EXERCISE REQUIREMENTS ▸
Copy exactly the lines of the material below that run from the one containing "Subtle Energy and Being Healthy (112, 1328)" through the one containing "Calendar (40, 966)". Copy no other lines.

MATERIAL PROVIDED ▸
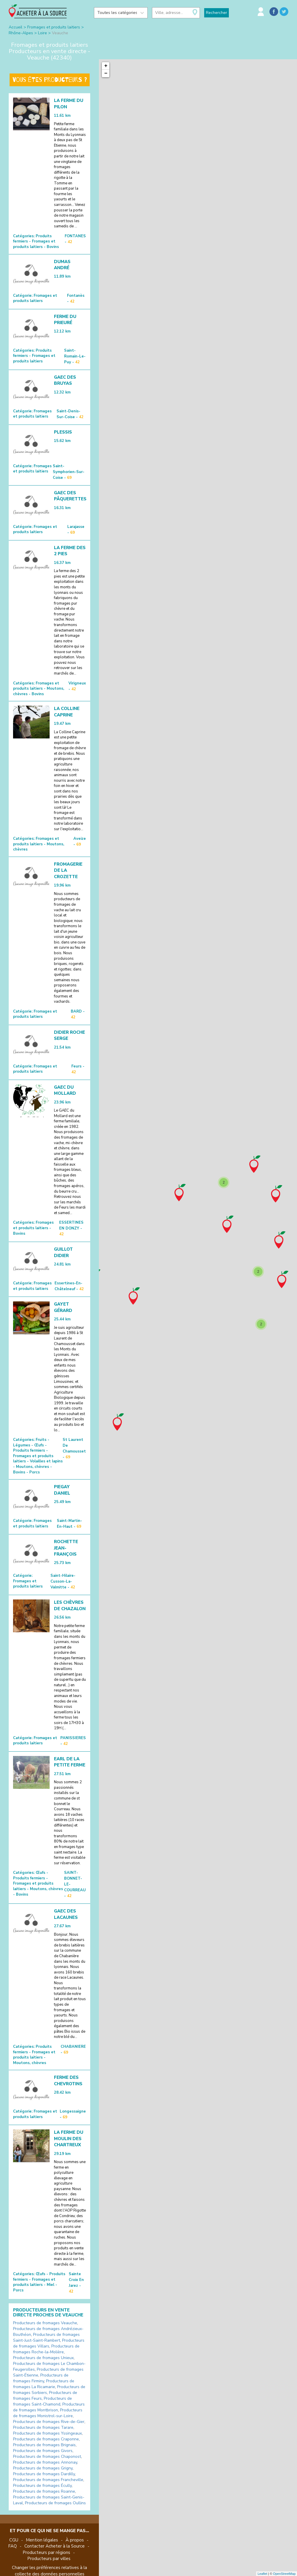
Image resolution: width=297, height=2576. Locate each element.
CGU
* * *
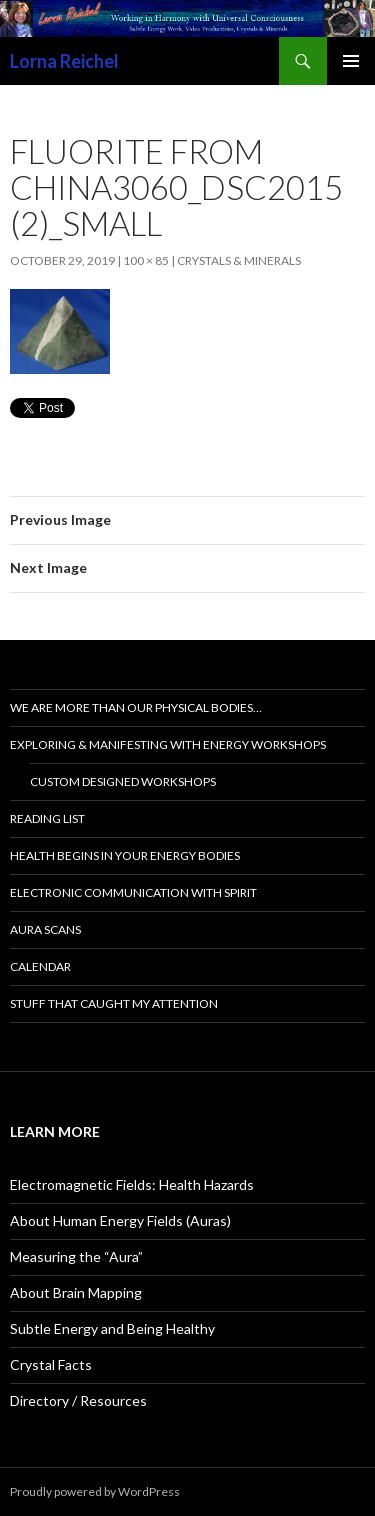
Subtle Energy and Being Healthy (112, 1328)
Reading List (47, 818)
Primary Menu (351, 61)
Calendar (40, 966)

SOLUTION ▸
Subtle Energy and Being Healthy (112, 1328)
Reading List (47, 818)
Primary Menu (351, 61)
Calendar (40, 966)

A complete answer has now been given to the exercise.